*** Input for this task ***
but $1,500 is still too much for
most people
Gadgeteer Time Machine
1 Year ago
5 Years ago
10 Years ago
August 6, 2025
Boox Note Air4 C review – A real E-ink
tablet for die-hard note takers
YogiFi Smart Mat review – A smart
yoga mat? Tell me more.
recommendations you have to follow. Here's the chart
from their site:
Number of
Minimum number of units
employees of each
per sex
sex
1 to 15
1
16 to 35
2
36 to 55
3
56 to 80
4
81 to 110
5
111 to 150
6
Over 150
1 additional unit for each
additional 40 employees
*** End of Input for this task ***
*** Input for this task ***
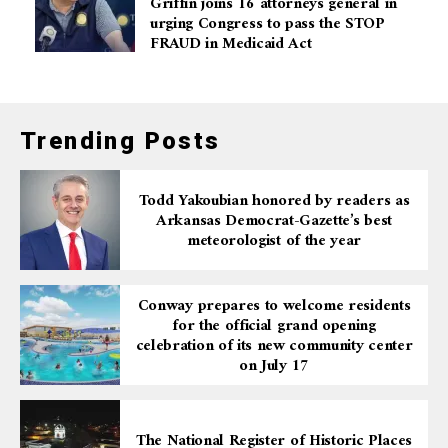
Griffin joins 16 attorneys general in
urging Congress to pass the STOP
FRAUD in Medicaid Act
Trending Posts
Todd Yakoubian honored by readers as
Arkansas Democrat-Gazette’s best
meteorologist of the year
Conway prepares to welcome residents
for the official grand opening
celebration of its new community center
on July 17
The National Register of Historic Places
*** End of Input for this task ***
*** Input for this task ***
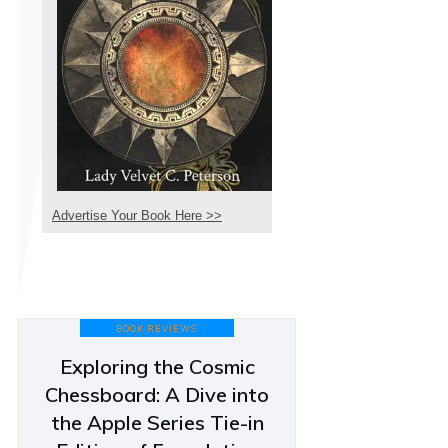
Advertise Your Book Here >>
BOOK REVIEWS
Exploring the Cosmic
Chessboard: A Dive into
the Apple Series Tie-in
*** End of Input for this task ***
= Problem statement =
Whenever a line in the entries above includes the word "each", pull that line out.

= Result below =
employees of each
1 additional unit for each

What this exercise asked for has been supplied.